ARCHIVED: What is superscalar architecture?

This content has been archived, and is no longer maintained by Indiana University. Information here may no longer be accurate, and links may no longer be available or reliable.

Superscalar architecture is a method of parallel computing used in many processors. In a superscalar computer, the central processing unit (CPU) manages multiple instruction pipelines to execute several instructions concurrently during a clock cycle. This is achieved by feeding the different pipelines through a number of execution units within the processor. To successfully implement a superscalar architecture, the CPU's instruction fetching mechanism must intelligently retrieve and delegate instructions. Otherwise, pipeline stalls may occur, resulting in execution units that are often idle.

To visualize how this works, consider a hospital surgical unit that consists of areas for admittance, surgery, and recovery. Patients can move in only one direction, from admittance to recovery, and it takes the same amount of time to go through each of the areas. Assume the admitting area can handle three patients at a time and there are three surgical teams, each of which can work on a single patient. Also assume the recovery area has an indeterminate number of beds, but can accommodate only one person per bed. When the unit is working correctly, the admitting area processes three patients at a time, sends one to each of the teams, and immediately processes another three patients. Even though the surgical teams can handle only one patient at a time, because there are three of them, they will have passed their charges on by the time the new ones arrive. The paths the three patients take are analogous to instructions flowing through three pipelines in a CPU clock cycle. The admitting area is like a fetching mechanism, the surgery teams are like execution units, and the recovery room is like the registers or cache to which the units write their results.

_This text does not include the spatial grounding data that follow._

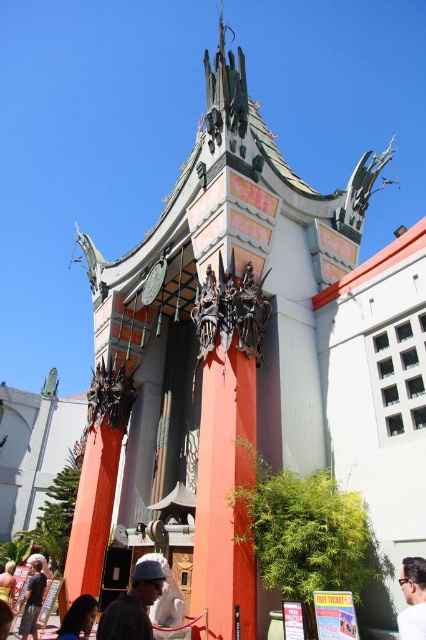 Which is behind, point (420, 632) or point (77, 616)?

The point (77, 616) is behind.

The width and height of the screenshot is (426, 640). Identify the location of brown hair at center. (412, 598).

This screenshot has width=426, height=640. Identify the location of brown hair at center. (412, 598).

Does dark gray shirt at lower left appear under dark brown hair at lower left?

Correct, dark gray shirt at lower left is located below dark brown hair at lower left.

Find the location of `dark gray shirt at lower left`. dark gray shirt at lower left is located at coordinates (32, 600).

Describe the element at coordinates (32, 600) in the screenshot. The image size is (426, 640). I see `dark gray shirt at lower left` at that location.

Locate an element on the screen. The height and width of the screenshot is (640, 426). dark gray shirt at lower left is located at coordinates (32, 600).

Is point (399, 628) in front of point (40, 602)?

Yes, point (399, 628) is in front of point (40, 602).

Identify the location of brown hair at center. The height and width of the screenshot is (640, 426). (412, 598). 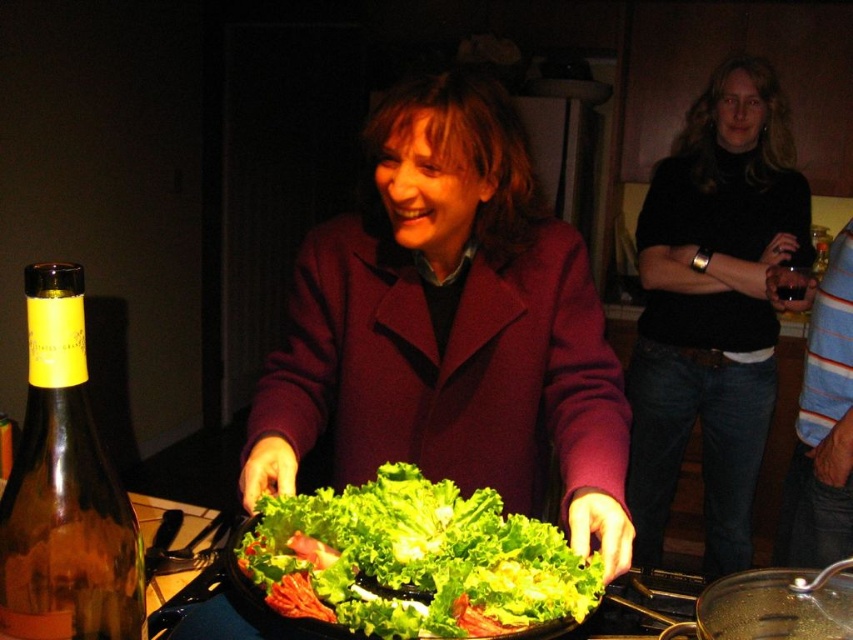 Can you confirm if black turtleneck sweater at center is positioned above amber glass bottle at left?

Yes.

Is black turtleneck sweater at center smaller than amber glass bottle at left?

No, black turtleneck sweater at center is not smaller than amber glass bottle at left.

Find the location of `black turtleneck sweater at center`. black turtleneck sweater at center is located at coordinates (712, 307).

Based on the photo, can you confirm if matte purple coat at center is thinner than striped cotton shirt at lower right?

In fact, matte purple coat at center might be wider than striped cotton shirt at lower right.

The width and height of the screenshot is (853, 640). What do you see at coordinates (450, 326) in the screenshot?
I see `matte purple coat at center` at bounding box center [450, 326].

Which is behind, point (397, 211) or point (817, 355)?

Point (817, 355)

The width and height of the screenshot is (853, 640). In order to click on matte purple coat at center in this screenshot , I will do `click(450, 326)`.

Between amber glass bottle at left and transparent glass wok at lower right, which one has more height?

amber glass bottle at left is taller.

Between point (51, 509) and point (759, 630), which one is positioned behind?

Point (759, 630)

What are the coordinates of `amber glass bottle at left` in the screenshot? It's located at (64, 490). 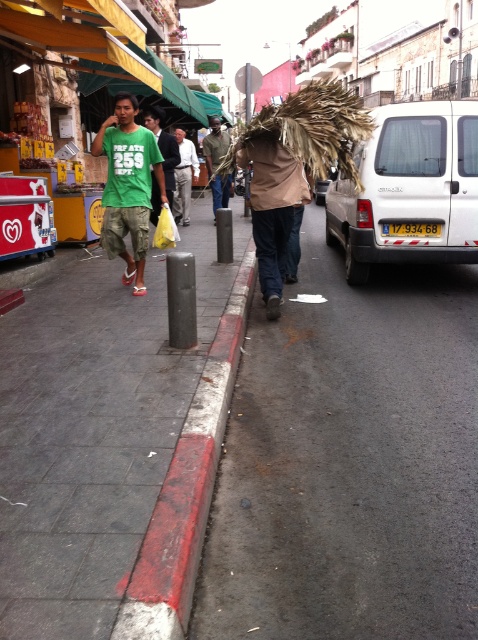 Which is below, red asphalt pavement at lower center or red painted concrete curb at lower center?

Positioned lower is red asphalt pavement at lower center.

Is point (471, 381) farther from camera compared to point (169, 486)?

Yes.

You are a GUI agent. You are given a task and a screenshot of the screen. Output one action in this format:
    pyautogui.click(x=<x>, y=<y>)
    Task: Click on the red asphalt pavement at lower center
    This screenshot has width=478, height=640.
    Given the screenshot: What is the action you would take?
    pyautogui.click(x=349, y=461)

Does red asphalt pavement at lower center lie behind green matte t-shirt at left?

No, red asphalt pavement at lower center is in front of green matte t-shirt at left.

Locate an element on the screen. The width and height of the screenshot is (478, 640). red asphalt pavement at lower center is located at coordinates (349, 461).

In the scene shown: Is brown woven basket at center to the right of yellow plastic license plate at center from the viewer's perspective?

No, brown woven basket at center is not to the right of yellow plastic license plate at center.

Describe the element at coordinates (217, 163) in the screenshot. Image resolution: width=478 pixels, height=640 pixels. I see `brown woven basket at center` at that location.

Does point (214, 179) come closer to viewer compared to point (432, 234)?

No, (214, 179) is further to viewer.

Locate an element on the screen. brown woven basket at center is located at coordinates (217, 163).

To illustrate the kind of problems that can occur in superscalar architectures, consider what would happen if the staff of the admitting area in the example were not very competent. For example, if they passed a patient in need of a kidney transplant to a surgical team before the donor kidney was available, the team wouldn't be able to go to work. Suddenly, there would be a bottleneck at the admitting area because only two surgical teams would be available for new patients. Another bottleneck could occur if a surgical team tried to assign a patient to an already occupied bed in the recovery area. Again, a bottleneck would appear because the team would not be available until the bed was emptied and the team could move the current patient into it. Stalls like this happen in processors when an execution unit tries to perform a task that is dependent on the results of as yet uncalculated instructions. This is why it is important that CPUs carefully manage the order in which they process instructions.